Odd Number of Cats?

Question

A few days ago, a peer jokingly posed a puzzle. In essence, the puzzle states that there are some cats, each cat is in a corner, and each cat sees 3 other cats. The puzzle then asks how many cats there are in total. The obvious solution is that there are $4$ cats... However, I have long thought about extensions of the problem. I have found polyhedra that allow for $2n$ "cats", where $n$ is an integer, the "cats" are the vertices, and the edges serve as "hallways" through which cats can see each other.

This naturally made me curious if the problem is possible with an odd number of vertices. I immediately tried to attack the problem and could not solve it... I even failed to attack a restricted form of the problem, requiring a convex polyhedron with an odd number of vertices with each vertex having 3 connected edges. An example of a failing example would be a square pyramid (as one of the vertices has $4$ edges). However, this definition actually discounts the puzzle's intended solution... If we use my "hallway" interpretation of the problem then the "hallways" between cats in opposite corners form an "X" in the center of the square, creating an additional vertex with four connected edges.

Realizing how much harder I had made the puzzle, I decided to pursue the restricted case in two dimensions (which the intended solution lies in). Though I conjecture that an odd number of "cats" is impossible in both two and three dimensions, I thought it would be easier to show in two dimensions, especially for closed, planar graphs. However, I have come up short with a proof here as well.

I realize that my language here is very vague... I lack a decent introduction into topology, and thus my language is incomplete. Should more details be needed I would be glad to elaborate. Nevertheless, I think the most basic form of my question is as such: does there exist a generalization of the cat puzzle to odd numbers of cats in two dimensions? In three dimensions? I conjecture this impossible.

Answer 1

If we assume that "can see" is symmetric (no one-way mirrors, no cats prevented from turning their heads accordingly, etc.), then the situation describes a graph with $n$ vertices (the cats) and a number $e$ of edges, where each vertex has degree $3$. By the hand-shaking lemma, i.e., by counting the vertex-edge-incidences in two different ways. we find $3n=2e$, hence $n$ must be even.

Answer 2

This is a special case of theorem from graph theory: Given an undirected graph $G$, if $d(g)$ is the degree of each node, then $\sum_{g\in G} d(g)=2E$, where $E$ is the number of edges in the graph.

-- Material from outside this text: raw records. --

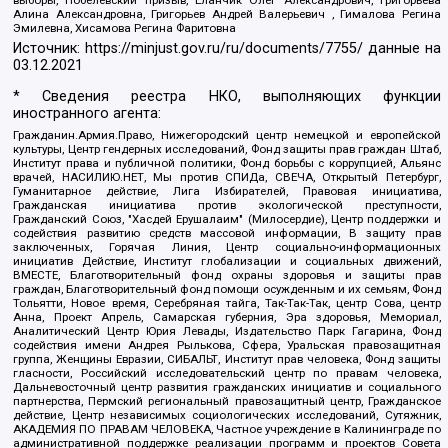
выборы, Нобелевский призыв, Еланчик Олег Александрович, Григорьева
Алина Александровна, Григорьев Андрей Валерьевич , Гималова Регина
Эмилевна, Хисамова Регина Фаритовна
Источник:
https://minjust.gov.ru/ru/documents/7755/
данные на
03.12.2021
* Сведения реестра НКО, выполняющих функции
иностранного агента:
Гражданин.Армия.Право, Нижегородский центр немецкой и европейской
культуры, Центр гендерных исследований, Фонд защиты прав граждан Штаб,
Институт права и публичной политики, Фонд борьбы с коррупцией, Альянс
врачей, НАСИЛИЮ.НЕТ, Мы против СПИДа, СВЕЧА, Открытый Петербург,
Гуманитарное действие, Лига Избирателей, Правовая инициатива,
Гражданская инициатива против экологической преступности,
Гражданский Союз, "Хасдей Ерушалаим" (Милосердие), Центр поддержки и
содействия развитию средств массовой информации, В защиту прав
заключенных, Горячая Линия, Центр социально-информационных
инициатив Действие, Институт глобализации и социальных движений,
ВМЕСТЕ, Благотворительный фонд охраны здоровья и защиты прав
граждан, Благотворительный фонд помощи осужденным и их семьям, Фонд
Тольятти, Новое время, Серебряная тайга, Так-Так-Так, центр Сова, центр
Анна, Проект Апрель, Самарская губерния, Эра здоровья, Мемориал,
Аналитический Центр Юрия Левады, Издательство Парк Гагарина, Фонд
содействия имени Андрея Рылькова, Сфера, Уральская правозащитная
группа, Женщины Евразии, СИБАЛЬТ, Институт прав человека, Фонд защиты
гласности, Российский исследовательский центр по правам человека,
Дальневосточный центр развития гражданских инициатив и социального
партнерства, Пермский региональный правозащитный центр, Гражданское
действие, Центр независимых социологических исследований, Сутяжник,
АКАДЕМИЯ ПО ПРАВАМ ЧЕЛОВЕКА, Частное учреждение в Калининграде по
административной поддержке реализации программ и проектов Совета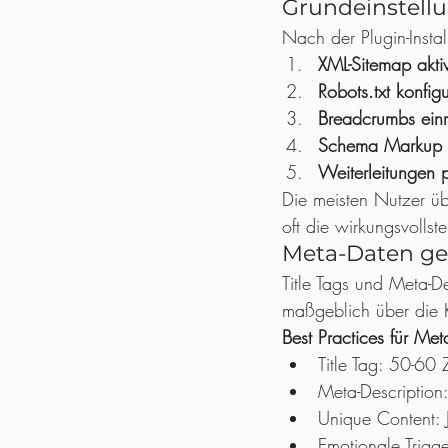
Grundeinstell
Nach der Plugin-Instal
XML-Sitemap akti
Robots.txt konfigu
Breadcrumbs einr
Schema Markup a
Weiterleitungen 
Die meisten Nutzer üb
oft die wirkungsvollst
Meta-Daten gez
Title Tags und Meta-De
maßgeblich über die K
Best Practices für Met
Title Tag: 50-6
Meta-Description
Unique Content: 
Emotionale Trigge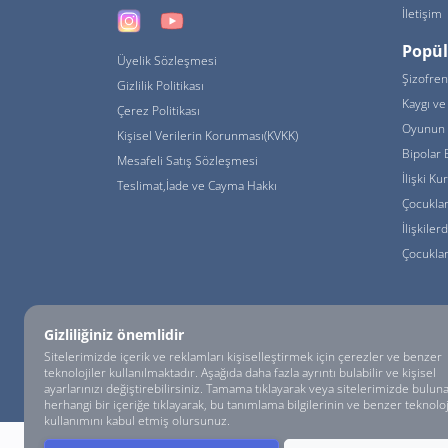
İletişim
Popül
Üyelik Sözleşmesi
Şizofren
Gizlilik Politikası
Kaygı ve 
Çerez Politikası
Oyunun 
Kişisel Verilerin Korunması(KVKK)
Bipolar 
Mesafeli Satış Sözleşmesi
İlişki K
Teslimat,İade ve Cayma Hakkı
Çocukla
İlişkiler
Çocuklar
Gizliliğiniz önemlidir
Sitelerimizde içerik ve reklamları kişiselleştirmek için çerezler ve benzer
© psikoloji.APP - HUMNA Eğitim ve Danışmanlık Tic. Ltd. Şti. Tüm Hakları
teknolojiler kullanılmaktadır. Aşağıda daha fazla ayrıntı bulabilir ve kişisel
ayarlarınızı değiştirebilirsiniz. Tamama tıklayarak veya sitelerimizde bulun
herhangi bir içeriğe tıklayarak, bu tanımlama bilgilerinin ve benzer teknoloj
kullanımını kabul etmiş olursunuz.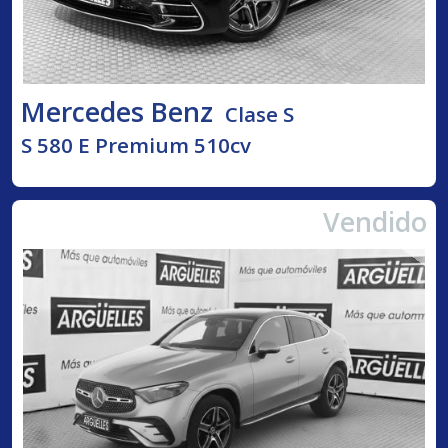
Mercedes Benz
Clase S
S 580 E Premium 510cv
Vendido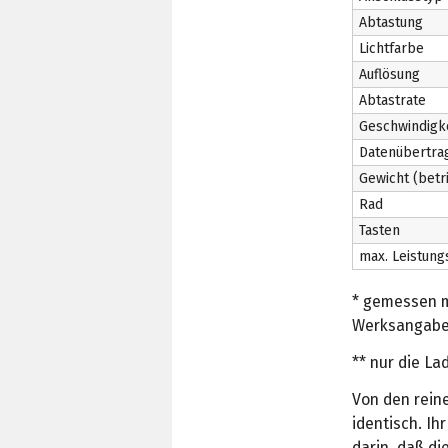
Abtastung
Lichtfarbe
Auflösung
Abtastrate
Geschwindigke
Datenübertra
Gewicht (betr
Rad
Tasten
max. Leistun
* gemessen m
Werksangabe
** nur die L
Von den rein
identisch. Ih
darin, daß d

In this case, you have $d(g)=3$ for each cat $g$, so you'd want $3|G|=2E$, which means that $|G|$, the number of cats, must be even.

Basically, if $C$ is the number of cats, then $3C$ counts the each pair of cats that can see each other twice, so $3C$ must be even, so $C$ must be even.

This also means that if every cat can see exactly an odd number of cats, then the total number of cats must be even.

Answer 3

You can't have an odd number of cats, not because of geometry, but something more fundamental: the handshaking lemma. Basically, if two cats seeing each other is mutual, then the number of cats that see an odd number of other cats must be even.

Answer 4

How about if there was a Triangle of cats. Each cat is a vertex. There are mirrors between the cats, so each cat can see itself.

Graphic Demonstration

Summary: In conclusion, I state that it is possible to see three cats in a triangle of three cats if you use mirrors.

Answer 5

No-one's asked what happens if cats being able to see each other isn't mutual: if the "visibility relation" isn't symmetric. In that case, the relation corresponds to a directed graph where every node has in-degree 3. Since every edge going into a given vertex must also come out of some vertex, the sum of the out-degrees must equal the sum of the in-degrees, and if the number of cats is finite then it follows that each cat can be seen by an average of three cats. But other than that, there are no restrictions; it could be that all cats can see the same three cats (including those three cats themselves, perhaps via mirrors).

Answer 6

Building onto Robin Saunders' idea, it is definitely possible that cat A can see cat B but cat B can't see cat A. It's just like kids playing hide and seek closing their eyes - "if you can't see them they can't see you right?"

Since cats are not infinitesimally small, nor are they made up of just their eyes and they don't have $360^\circ$ FOV, we can very easily restrict their vision with something like an anti-scratch cone, now of course the question leaves a lot of room for discussion due to how little information there are regarding the restrictions, and how closely one would like to interpret the question to reality is another thing, but I personally really like this type of questions where there are no true answers, nor bounded by no-fun mathematical theories.

A very easy 3 way triangle would look like:

3  →  3
 ↖ ▼ ↙
   3

where '3' are 3 cats and the arrows are the direction they are looking at.